**What needs to be done**
Gather every line in the records below that contains the word "Tamal".

**Task input**
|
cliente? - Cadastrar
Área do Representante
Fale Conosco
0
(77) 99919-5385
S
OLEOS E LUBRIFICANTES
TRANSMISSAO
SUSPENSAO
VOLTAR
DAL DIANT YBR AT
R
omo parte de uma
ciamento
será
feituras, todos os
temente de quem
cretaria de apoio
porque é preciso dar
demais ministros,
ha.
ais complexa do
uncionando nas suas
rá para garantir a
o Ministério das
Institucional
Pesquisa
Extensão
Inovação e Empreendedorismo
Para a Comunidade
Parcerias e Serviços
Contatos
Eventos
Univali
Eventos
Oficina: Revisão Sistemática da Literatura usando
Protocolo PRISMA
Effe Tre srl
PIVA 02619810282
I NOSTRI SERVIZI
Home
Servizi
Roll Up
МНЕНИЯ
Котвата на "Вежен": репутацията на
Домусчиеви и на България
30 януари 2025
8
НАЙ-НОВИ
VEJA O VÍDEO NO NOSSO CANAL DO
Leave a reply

...

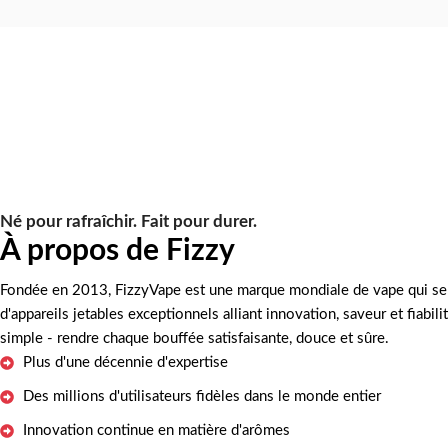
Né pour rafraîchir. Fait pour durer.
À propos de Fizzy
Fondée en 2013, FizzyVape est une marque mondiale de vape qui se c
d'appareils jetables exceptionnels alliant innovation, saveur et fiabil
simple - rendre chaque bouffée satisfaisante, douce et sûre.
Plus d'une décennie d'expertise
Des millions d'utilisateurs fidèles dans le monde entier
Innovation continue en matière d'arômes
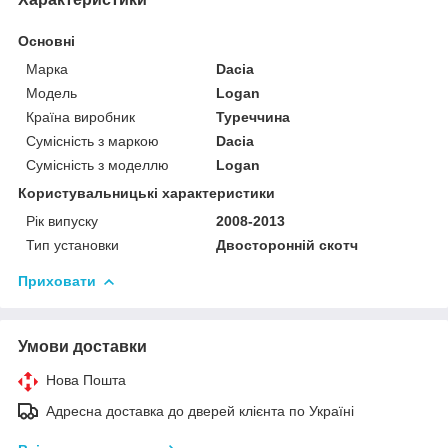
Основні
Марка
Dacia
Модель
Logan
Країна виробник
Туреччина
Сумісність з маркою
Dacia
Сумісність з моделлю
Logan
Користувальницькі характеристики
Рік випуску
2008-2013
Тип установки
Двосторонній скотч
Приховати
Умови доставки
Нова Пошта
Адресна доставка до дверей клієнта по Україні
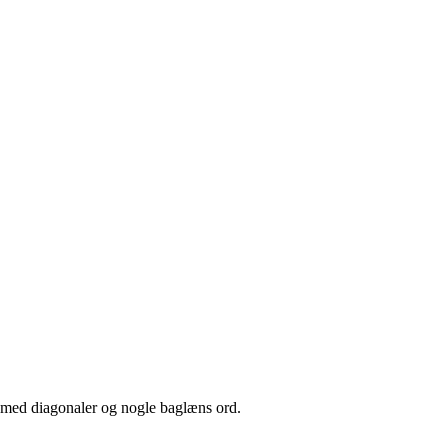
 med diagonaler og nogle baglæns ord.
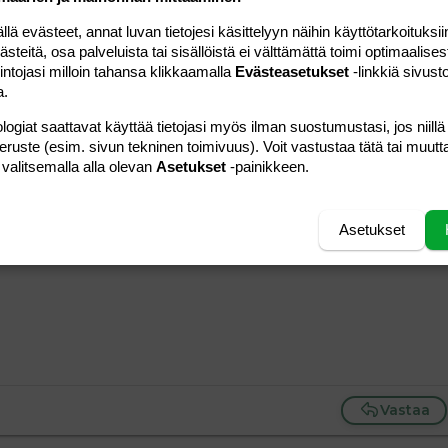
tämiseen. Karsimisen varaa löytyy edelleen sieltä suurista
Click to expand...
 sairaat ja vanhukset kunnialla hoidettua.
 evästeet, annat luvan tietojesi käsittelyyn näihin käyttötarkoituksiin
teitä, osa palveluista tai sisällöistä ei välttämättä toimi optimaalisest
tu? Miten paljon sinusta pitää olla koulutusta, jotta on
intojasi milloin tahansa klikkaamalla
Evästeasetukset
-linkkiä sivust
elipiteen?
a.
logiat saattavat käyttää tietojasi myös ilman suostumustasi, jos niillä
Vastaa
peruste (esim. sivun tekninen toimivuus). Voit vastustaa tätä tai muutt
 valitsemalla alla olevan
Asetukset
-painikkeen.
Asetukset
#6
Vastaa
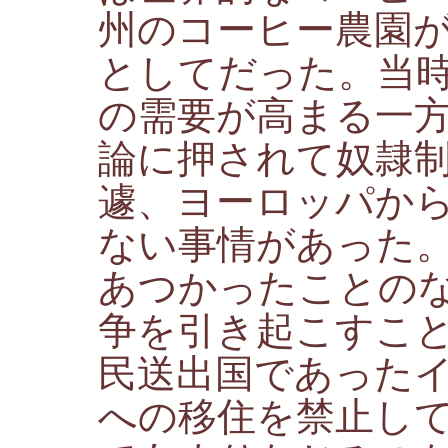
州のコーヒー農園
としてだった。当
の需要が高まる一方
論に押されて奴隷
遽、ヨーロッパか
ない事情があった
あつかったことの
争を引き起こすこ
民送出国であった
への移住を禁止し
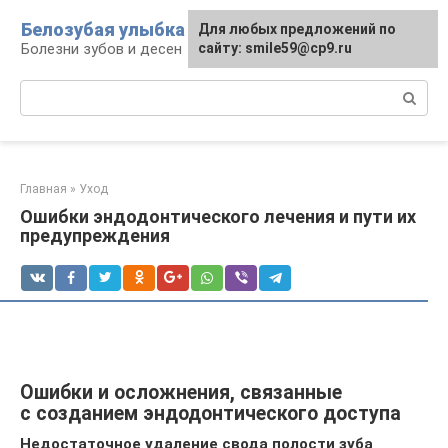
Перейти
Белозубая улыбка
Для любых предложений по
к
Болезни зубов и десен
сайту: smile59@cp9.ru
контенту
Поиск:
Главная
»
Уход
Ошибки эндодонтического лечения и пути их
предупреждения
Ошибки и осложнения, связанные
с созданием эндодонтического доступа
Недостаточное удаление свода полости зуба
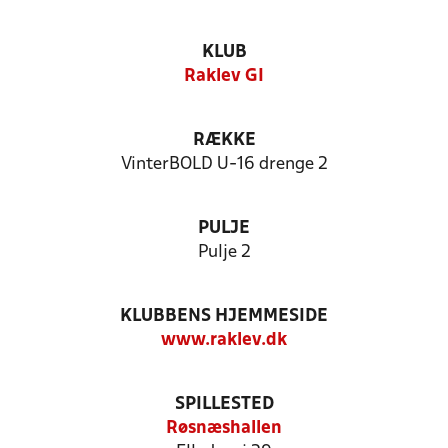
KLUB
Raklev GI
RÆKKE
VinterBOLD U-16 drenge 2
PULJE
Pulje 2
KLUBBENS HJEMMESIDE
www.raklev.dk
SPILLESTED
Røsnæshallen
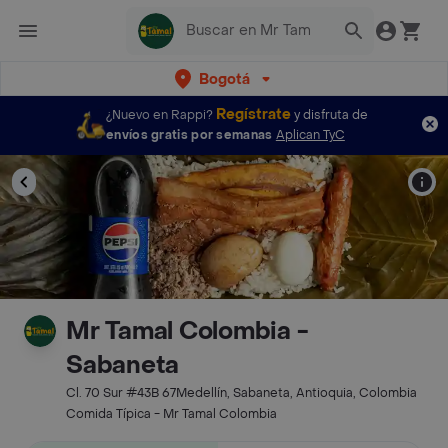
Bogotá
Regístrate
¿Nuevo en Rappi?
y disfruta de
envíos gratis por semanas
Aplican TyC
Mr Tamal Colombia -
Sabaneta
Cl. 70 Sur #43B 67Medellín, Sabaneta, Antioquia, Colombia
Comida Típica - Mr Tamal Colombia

**Task result**
Mr Tamal Colombia -
Comida Típica - Mr Tamal Colombia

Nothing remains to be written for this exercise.